Records from a data source
^^^^^^^^^^^^^^^^
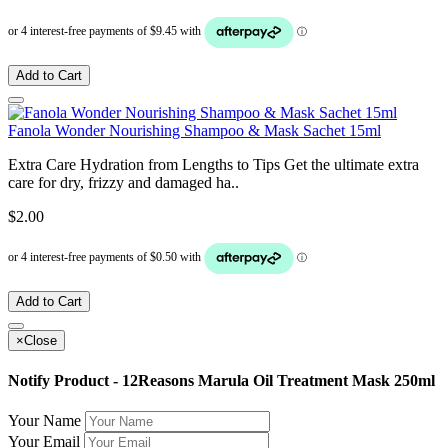
Add to Cart
Fanola Wonder Nourishing Shampoo & Mask Sachet 15ml
Extra Care Hydration from Lengths to Tips Get the ultimate extra
care for dry, frizzy and damaged ha..
$2.00
Add to Cart
×
Close
Notify Product - 12Reasons Marula Oil Treatment Mask 250ml
Your Name
Your Email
^^^^^^^^^^^^^^^^
* WHAT IS NEEDED *
A picture-free version of all the records, repeated exactly, is what to return.

* OUTPUT *
Add to Cart
Fanola Wonder Nourishing Shampoo & Mask Sachet 15ml
Extra Care Hydration from Lengths to Tips Get the ultimate extra
care for dry, frizzy and damaged ha..
$2.00
Add to Cart
×
Close
Notify Product - 12Reasons Marula Oil Treatment Mask 250ml
Your Name
Your Email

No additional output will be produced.